これまで安い人手に頼りきってきた、飲食店や小売店の経営が厳しくなって
いる。一方、これまでは不況型業種の代表選手だった人材派遣業が、好景気
になっても人手不足の追い風が吹き続けている。
人材派遣業界の業績は、ほとんどの会社が黒字になっている。民間の調査
機関の調べでも、05年度の売上高は前年比で16%も伸びているので、仕事
の量は相当伸びていると考えて間違いない。
そこで、これから起業を考えている人の中には、人材派遣での起業を考える
人も少なくない。起業相談においても、現在企業経営をしていて、新たに人材
派遣会社の設立を考える人、人材派遣会社に勤めていて数人で会社の設立
を考える人など、人材派遣に起業チャンスを感じている人は多い。
好調なのに、他の業種のような過当競争に陥らない理由は、人材派遣業が
他の業種に比べて新規参入の障壁が一段高いからである。
人材派遣業は、登録したスタッフを派遣依頼時に雇用して派遣する一般労働
者派遣事業と、常時雇用しているスタッフを派遣する特定労働者派遣事業の2
種類がある。
設立にあたっては、20 u以上の事務所と適切な職員数。
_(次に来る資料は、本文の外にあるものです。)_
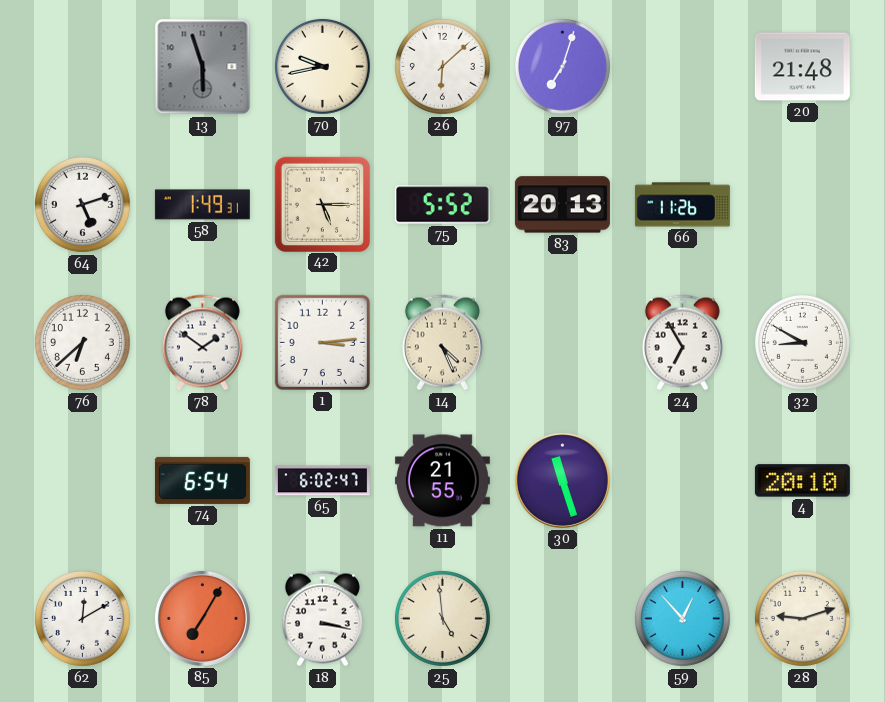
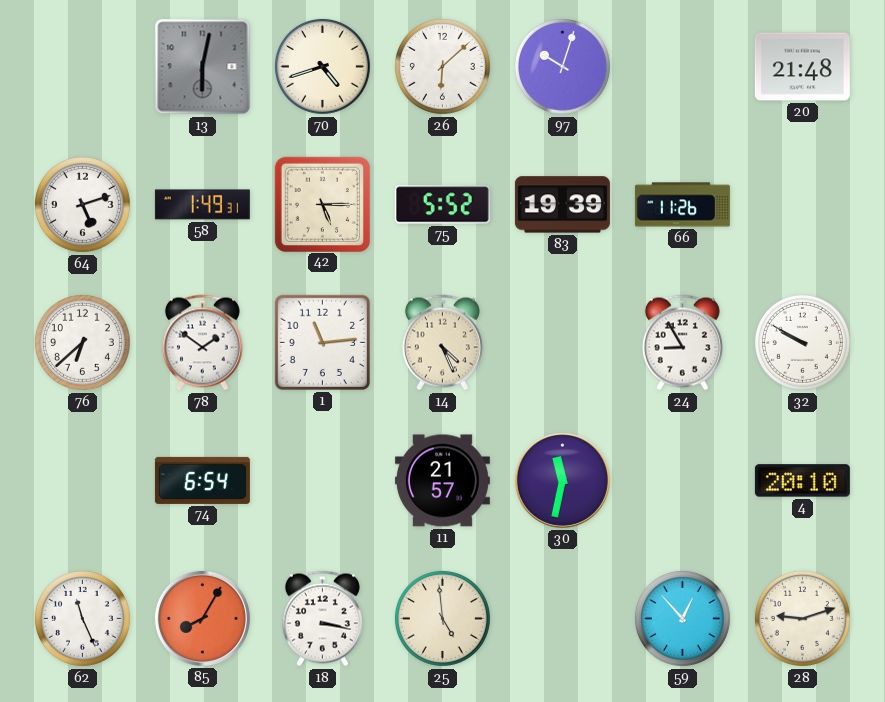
13: 5:57 -> 6:02
70: 9:43 -> 4:42
97: 7:03 -> 10:03
83: 20:13 -> 19:39
1: 3:14 -> 11:14
24: 6:55 -> 8:55
32: 8:50 -> 9:50
65: 6:02 -> none
11: 21:55 -> 21:57
30: 11:27 -> 11:32
62: 12:10 -> 11:26
85: 7:05 -> 8:05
それに登録制の
一般労働者派遣事業には、基準資産額として1事業所に1000万円と事業資
金800万円が必要になる。
特定労働者派遣事業では、派遣スタッフを雇用し続けなければならない。
例え参入時に、資金的な問題がなくても、現在は派遣労働者を集めることも
大きな問題になっている。
この5年ほどの間に、新たな起業に成功している人材派遣会社の経営者に共
通している点は、誰もが起業に至るまで大変な苦労をしていること。
一度起業して倒産を経験しての再出発であったり、自身が派遣会社で働いた
経験があったり、人並み以上の苦労をしたストーリーのある人が多い。
現在の人材派遣会社に登録したり、雇用されている人には、色んな人が集ま
っている。それらの人の心を引き付けるには、それなりに説得力のあるカリス
マ性が必要なのかも知れない。
また人材派遣会社というと、一時の腰掛意識が強いが、その中で忠誠心を引
き出すには、人の苦労が分かる起業家が必須のようだ。
それは派遣の内容とも関連していて、育児中の若い主婦を対象に、労働時間
の短い派遣や、メーカーの研究開発向け派遣など、専門性の高い独自ジャン
ルを築いた会社が高利益を上げているのに対し、昔からの一般事務や軽作業
などを派遣をしている会社は、苦しい経営を強いられている。
弱いつながりの組織だけに、経営の公開や納得できる組織運営が欠かせな
いのが派遣会社だ。
これからの展開を考えるとき、団塊の世代を中心とした中年層の派遣がここ
2年ほど話題になっているが、思ったような成果は上がっていないようだ。
人材派遣年齢は、昔から35歳あたりまでとされていて、それ以上は人は、管
理する側もされる側も難しいというのが定説。
近頃は定年退職者を対象に人材派遣で起業を考えている人がいるが、意外
と難しいようだ。
わたしはそれより、外国人労働者の派遣を先物買いで、今から準備を進める
方が、実効性のある起業チャンスと思っている。
国によっては、日本での規制緩和が間近いことを見越して、日本語学習に力
を入れている国も、数カ国あるくらいだ。
今の人材派遣業は、企業のリストラ対策に呼応して安い人件費の代替要員
を派遣する時代から、アイデアと提案力を武器にクライアント企業の力となる時
代へと変貌を遂げている。
この流れについていけるか、ついていけないかで、人材派遣での起業の風景
も変わったものになってくる。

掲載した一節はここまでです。